Publié le Mercredi 25 juin 2008
Par fabre-pujol
Ce mercredi 25 juin, avec mon amie catherine Calmet-Roatta , tout deux conseillers municipaux « les socialistes pour l’union »,ici à Nîmes, nous avons accompagné près de 100 militants et amis de RESF du Gard, pour entendre la sentence « collective » pour plus de 70 sans papiers arrivés du Centre de rétention de vincennes partiellement détruit par un incendie; vers 22h30, après près de 5 heures d'attente, la sentence tombe : « maintenu en rétention au CRA de Nîmes ». Une poignée a bénéficié de vices de procédure et leur rétention a pris fin c'est-à-dire qu’ils sont sortis du CRA, loin de tout, sans papier, sans argent le plus souvent, au bord de la route de Courbessac.
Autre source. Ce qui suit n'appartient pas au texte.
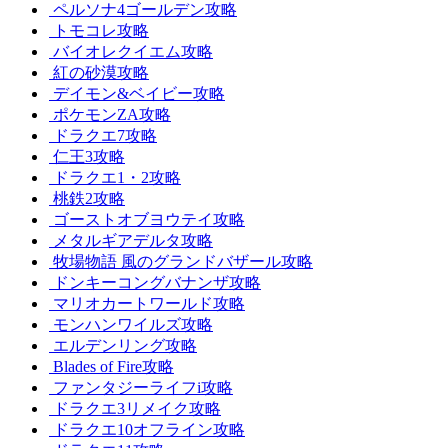
ペルソナ4ゴールデン攻略
トモコレ攻略
バイオレクイエム攻略
紅の砂漠攻略
デイモン&ベイビー攻略
ポケモンZA攻略
ドラクエ7攻略
仁王3攻略
ドラクエ1・2攻略
桃鉄2攻略
ゴーストオブヨウテイ攻略
メタルギアデルタ攻略
牧場物語 風のグランドバザール攻略
ドンキーコングバナンザ攻略
マリオカートワールド攻略
モンハンワイルズ攻略
エルデンリング攻略
Blades of Fire攻略
ファンタジーライフi攻略
ドラクエ3リメイク攻略
ドラクエ10オフライン攻略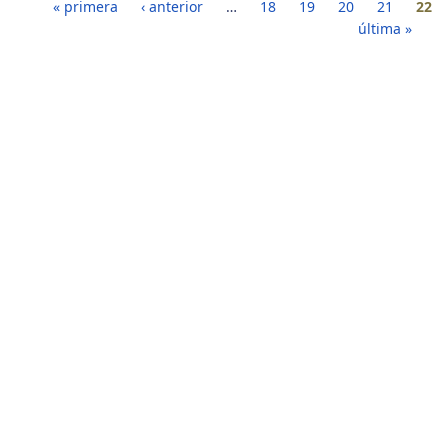
Páginas
« primera
‹ anterior
…
18
19
20
21
22
última »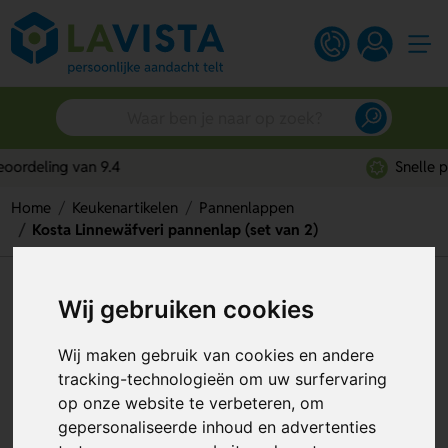
Snelle persoonlijke service
Home
Keukenartikelen
Pannenlappen
Kosta Linnewäfveri pannenlap (set van 2)
Kosta Linnewäfveri pannenlap
Wij gebruiken cookies
(set van 2)
Wij maken gebruik van cookies en andere
Artikelnummer:
330104
tracking-technologieën om uw surfervaring
op onze website te verbeteren, om
gepersonaliseerde inhoud en advertenties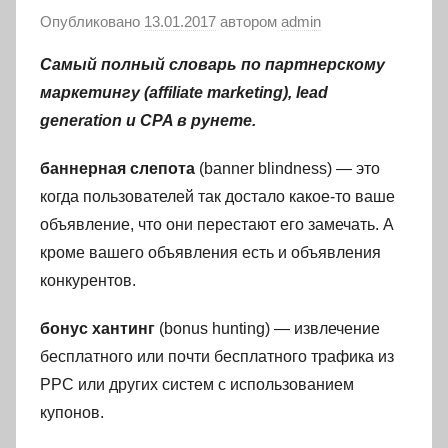
Опубликовано
13.01.2017
автором
admin
Самый полный словарь по партнерскому
маркетингу (affiliate marketing), lead
generation и CPA в рунете.
баннерная слепота
(banner blindness) — это
когда пользователей так достало какое-то ваше
объявление, что они перестают его замечать. А
кроме вашего объявления есть и объявления
конкурентов.
бонус хантинг
(bonus hunting) — извлечение
бесплатного или почти бесплатного трафика из
PPC или других систем с использованием
купонов.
Mais catherine et moi, au-delà de l’émotion de voir des gens privés de liberté, sommes restés perplexes pour 2 raisons :
-Premier étonnement lorsque l’un des avocats du gouvernement, a téléphoné vers Paris avant le prononcé officiel des délibérations: « on a gagné ».
-La deuxième surprise est constituée par le fonds, diamétralement opposé à celui de la veille, où de nombreuse remises en liberté avaient été rendues pour vice de forme, avant que le gouvernement ne fasse ouvertement pression ce mercredi. La politique du chiffre (28 000 expulsions par an voulues par le gouvernement UMP-Nouveau Centre, à raison de 25 000€ par expulsion) semble supérieure au Droit. C’est une mauvaise manière faite à la République ! Sommes nous encore au pays de la Liberté et des Droits de l’homme ?
Nous nous associons à l’appel de RESF pour ce Vendredi 27 juin à 18h place de la Maison Carrée.